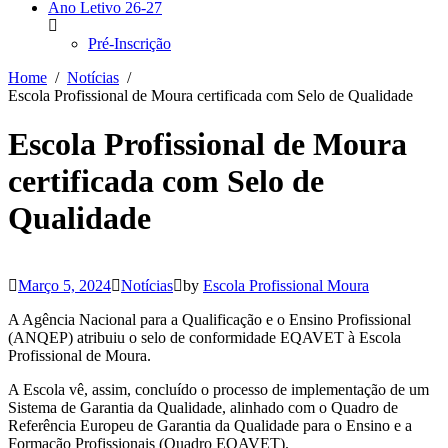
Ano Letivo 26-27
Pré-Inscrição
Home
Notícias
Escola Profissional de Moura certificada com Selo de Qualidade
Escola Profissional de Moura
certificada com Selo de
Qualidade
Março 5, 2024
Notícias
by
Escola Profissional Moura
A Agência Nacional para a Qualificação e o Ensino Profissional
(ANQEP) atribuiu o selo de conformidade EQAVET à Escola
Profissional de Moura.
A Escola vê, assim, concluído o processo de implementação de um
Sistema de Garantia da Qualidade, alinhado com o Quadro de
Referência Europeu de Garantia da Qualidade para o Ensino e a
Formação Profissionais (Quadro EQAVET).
—————
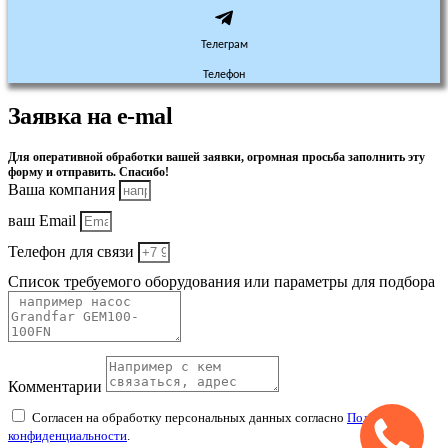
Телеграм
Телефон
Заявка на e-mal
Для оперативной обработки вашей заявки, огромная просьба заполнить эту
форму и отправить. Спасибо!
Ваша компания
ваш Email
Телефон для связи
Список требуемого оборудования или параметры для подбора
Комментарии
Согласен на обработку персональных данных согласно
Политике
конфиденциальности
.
—————
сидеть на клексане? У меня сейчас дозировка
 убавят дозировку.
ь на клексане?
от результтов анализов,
—————
Exercise instructions: Every line of the listing that includes the word "Moura" must be copied.

Answer for this exercise:
Escola Profissional de Moura certificada com Selo de Qualidade
Escola Profissional de Moura
Escola Profissional Moura
Profissional de Moura.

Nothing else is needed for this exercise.